According to Junior, his childhood was not easy as their father and grandfather (Jaramogi Oginga Odinga) were fighting for mulipartism.
“I don’t like speaking much about my childhood as it was a very hard time due to the politics at the time. As you know, we had one party and my father and grandfather were fighting for a multi-party system.
“The effects used to trickle down to us even in school.”
Junior further revealed that he saw Raila for the first time when 10-years-old as he had been in detention.
“I can’t remember well but I think I first saw my dad aged 10-years-old. He came home accompanied by many people and I wasn’t aware of what was happening.
“I was wondering ‘who’s this coming to my mum’s house?’” he narrated to Radio Jambo’s Massawe Japanni.
Pain of losing his brother Fidel
On January 4 2015, Junior’s eldest brother Fidel Odinga passed away at his Karen home. Speaking on Fidel’s death, Junior, an advocate for the legalisation of medicinal marijuana, divulged that it was hard on the family.
“It was very hard for us as it forced the family to adjust. Being the first-born, Fidel was the one who protected and led us (the children).
“His death forced us to grow up and learn things that he used to do. The thing I miss most about him is how he used to take care of us.”
Difficulty having children
A married man with kids, Junior disclosed how his wife Yvonne had difficulties conceiving for the first four years of their union.
“I do have children but as per Luo customs, I can’t reveal the number.

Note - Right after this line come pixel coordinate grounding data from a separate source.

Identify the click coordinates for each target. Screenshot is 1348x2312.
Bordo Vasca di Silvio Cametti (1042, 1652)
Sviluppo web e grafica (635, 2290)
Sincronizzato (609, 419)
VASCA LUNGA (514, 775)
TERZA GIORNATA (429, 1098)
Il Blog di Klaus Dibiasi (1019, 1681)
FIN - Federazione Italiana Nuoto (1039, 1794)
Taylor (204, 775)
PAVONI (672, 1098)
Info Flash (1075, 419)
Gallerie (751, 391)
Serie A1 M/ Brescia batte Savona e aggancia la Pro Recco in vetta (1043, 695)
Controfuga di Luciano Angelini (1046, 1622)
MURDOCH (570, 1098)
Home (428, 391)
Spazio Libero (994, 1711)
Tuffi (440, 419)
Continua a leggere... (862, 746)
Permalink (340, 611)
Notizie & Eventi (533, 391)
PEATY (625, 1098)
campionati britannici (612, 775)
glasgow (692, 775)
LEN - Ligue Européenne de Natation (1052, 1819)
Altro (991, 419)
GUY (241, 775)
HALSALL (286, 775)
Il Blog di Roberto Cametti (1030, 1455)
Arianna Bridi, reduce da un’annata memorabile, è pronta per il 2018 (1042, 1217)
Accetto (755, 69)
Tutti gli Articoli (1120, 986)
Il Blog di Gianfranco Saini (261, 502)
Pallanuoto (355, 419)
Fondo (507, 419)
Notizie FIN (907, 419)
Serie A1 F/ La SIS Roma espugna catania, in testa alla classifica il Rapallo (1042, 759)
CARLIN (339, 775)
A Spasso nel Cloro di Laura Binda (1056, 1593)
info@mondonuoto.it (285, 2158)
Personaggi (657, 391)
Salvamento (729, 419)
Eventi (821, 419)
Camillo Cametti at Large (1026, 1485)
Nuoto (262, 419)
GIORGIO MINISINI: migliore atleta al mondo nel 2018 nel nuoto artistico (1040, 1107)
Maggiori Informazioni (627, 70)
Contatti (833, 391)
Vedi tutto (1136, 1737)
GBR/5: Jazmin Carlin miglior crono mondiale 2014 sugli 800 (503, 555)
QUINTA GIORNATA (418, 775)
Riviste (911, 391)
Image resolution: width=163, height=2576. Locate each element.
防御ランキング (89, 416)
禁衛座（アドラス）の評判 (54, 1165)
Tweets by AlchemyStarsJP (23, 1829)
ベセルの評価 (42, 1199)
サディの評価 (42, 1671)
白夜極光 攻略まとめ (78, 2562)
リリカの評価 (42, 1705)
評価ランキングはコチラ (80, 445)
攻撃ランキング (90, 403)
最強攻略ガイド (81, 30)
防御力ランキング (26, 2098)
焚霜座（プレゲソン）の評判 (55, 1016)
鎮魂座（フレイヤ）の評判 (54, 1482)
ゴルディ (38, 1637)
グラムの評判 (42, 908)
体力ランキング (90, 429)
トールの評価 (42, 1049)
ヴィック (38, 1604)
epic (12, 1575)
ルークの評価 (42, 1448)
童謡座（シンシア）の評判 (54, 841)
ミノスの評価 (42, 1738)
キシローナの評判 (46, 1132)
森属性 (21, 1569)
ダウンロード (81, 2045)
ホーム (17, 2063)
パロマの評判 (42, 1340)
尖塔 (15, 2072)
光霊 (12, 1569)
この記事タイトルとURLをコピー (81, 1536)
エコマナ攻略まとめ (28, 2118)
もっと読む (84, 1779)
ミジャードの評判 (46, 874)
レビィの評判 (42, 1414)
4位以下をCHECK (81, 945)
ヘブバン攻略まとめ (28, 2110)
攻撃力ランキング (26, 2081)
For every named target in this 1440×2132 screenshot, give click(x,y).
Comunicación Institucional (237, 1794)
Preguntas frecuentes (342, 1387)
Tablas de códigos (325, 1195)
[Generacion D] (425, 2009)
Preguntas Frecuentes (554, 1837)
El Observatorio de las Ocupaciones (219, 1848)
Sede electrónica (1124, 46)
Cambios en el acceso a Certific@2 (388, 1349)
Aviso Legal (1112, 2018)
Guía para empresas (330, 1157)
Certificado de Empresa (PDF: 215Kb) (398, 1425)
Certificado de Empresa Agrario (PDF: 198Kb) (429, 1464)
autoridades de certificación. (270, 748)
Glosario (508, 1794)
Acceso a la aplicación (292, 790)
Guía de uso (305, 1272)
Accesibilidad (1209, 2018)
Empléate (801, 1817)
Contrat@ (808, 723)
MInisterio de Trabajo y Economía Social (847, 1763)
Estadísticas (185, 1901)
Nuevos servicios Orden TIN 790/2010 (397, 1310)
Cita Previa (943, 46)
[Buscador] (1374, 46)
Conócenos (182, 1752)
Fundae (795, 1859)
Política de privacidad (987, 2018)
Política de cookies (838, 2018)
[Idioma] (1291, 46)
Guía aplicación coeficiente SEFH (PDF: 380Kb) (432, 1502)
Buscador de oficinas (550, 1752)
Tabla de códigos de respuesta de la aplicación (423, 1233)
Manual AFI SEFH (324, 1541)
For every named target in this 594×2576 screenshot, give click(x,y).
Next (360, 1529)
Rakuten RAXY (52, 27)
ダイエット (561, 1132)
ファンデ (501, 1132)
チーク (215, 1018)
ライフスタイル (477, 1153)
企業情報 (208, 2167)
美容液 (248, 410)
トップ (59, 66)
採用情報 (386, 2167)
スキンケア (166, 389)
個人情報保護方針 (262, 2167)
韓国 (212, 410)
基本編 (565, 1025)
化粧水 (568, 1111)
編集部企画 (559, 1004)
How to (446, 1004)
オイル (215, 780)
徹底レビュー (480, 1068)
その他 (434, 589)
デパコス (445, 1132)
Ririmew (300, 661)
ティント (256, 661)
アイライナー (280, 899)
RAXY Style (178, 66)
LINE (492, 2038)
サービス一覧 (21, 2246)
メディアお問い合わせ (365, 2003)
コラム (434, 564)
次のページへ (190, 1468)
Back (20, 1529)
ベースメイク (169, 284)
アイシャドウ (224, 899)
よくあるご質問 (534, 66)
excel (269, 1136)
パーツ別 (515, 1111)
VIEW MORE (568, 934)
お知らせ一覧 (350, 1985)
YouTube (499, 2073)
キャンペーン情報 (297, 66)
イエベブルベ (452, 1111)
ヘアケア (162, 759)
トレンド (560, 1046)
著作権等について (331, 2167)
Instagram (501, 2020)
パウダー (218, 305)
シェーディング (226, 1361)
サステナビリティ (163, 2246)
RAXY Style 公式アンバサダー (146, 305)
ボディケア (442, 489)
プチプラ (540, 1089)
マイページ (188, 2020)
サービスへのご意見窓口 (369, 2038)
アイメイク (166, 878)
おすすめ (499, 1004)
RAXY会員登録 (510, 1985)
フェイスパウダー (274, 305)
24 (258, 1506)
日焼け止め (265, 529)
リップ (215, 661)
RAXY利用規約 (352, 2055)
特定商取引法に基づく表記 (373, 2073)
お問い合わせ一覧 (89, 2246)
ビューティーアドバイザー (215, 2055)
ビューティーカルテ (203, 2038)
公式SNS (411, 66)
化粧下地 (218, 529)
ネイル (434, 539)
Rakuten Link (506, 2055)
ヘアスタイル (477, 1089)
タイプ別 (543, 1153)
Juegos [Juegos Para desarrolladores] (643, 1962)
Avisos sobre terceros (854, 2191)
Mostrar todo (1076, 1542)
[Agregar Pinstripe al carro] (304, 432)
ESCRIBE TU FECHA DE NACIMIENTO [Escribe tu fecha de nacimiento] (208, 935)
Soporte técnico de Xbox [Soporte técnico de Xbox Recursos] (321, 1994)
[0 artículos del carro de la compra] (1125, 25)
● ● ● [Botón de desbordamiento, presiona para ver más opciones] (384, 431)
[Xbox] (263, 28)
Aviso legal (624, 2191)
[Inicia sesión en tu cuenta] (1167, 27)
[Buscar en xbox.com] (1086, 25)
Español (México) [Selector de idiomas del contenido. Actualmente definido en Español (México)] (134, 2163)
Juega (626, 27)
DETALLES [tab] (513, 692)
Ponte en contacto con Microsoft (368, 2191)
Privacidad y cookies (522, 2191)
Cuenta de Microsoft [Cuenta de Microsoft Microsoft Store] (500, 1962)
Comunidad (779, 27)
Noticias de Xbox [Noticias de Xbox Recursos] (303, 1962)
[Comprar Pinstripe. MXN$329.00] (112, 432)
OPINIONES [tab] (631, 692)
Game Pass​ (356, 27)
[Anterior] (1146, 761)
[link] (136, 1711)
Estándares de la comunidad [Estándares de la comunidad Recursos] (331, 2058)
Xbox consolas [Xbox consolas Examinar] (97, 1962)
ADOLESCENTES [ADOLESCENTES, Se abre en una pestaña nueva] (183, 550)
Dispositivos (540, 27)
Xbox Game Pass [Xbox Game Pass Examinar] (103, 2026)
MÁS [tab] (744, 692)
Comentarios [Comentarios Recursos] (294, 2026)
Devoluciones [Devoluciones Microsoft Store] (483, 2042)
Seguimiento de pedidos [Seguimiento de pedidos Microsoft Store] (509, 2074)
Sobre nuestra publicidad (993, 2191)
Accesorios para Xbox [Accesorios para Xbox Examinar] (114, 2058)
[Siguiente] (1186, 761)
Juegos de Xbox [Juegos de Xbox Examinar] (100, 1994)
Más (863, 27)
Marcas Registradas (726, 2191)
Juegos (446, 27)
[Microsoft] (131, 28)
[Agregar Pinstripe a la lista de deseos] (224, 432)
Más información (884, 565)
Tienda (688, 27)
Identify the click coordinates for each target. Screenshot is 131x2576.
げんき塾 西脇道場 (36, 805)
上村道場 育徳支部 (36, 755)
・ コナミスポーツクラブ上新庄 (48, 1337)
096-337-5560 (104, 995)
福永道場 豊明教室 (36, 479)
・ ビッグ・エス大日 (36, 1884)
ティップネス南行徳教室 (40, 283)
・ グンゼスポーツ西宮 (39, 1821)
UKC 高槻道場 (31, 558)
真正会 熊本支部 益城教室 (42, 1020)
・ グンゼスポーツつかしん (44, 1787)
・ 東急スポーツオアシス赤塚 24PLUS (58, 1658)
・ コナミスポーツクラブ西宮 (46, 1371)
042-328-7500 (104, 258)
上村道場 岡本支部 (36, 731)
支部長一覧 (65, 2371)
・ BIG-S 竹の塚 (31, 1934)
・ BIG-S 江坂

During the first years we really struggled to have a child. Eventually God blessed us with a baby boy,” he said, while urging couples undergoing similar situations to stick with each other and not give up hope.
The businessman who owns a media production company that creates TV commercials also pointed out that despite his surname, he did not have an easy time establishing the company.
“I’ve invested in media production where I’m the executive producer. But the journey to the top was not easy because at the end of the day, clients have expectations.
“Due to my name, those expectations are much higher, compared to anyone else.”
He also clarified his push for the legalisation of marijuana in Kenya, stating that “I am pushing for the legalisation of marijuana, not for recreational use but for medicinal purposes. Bhang has a lot of medical use especially for patients with cancer. It’s not a cure but acts like a pain reliever.”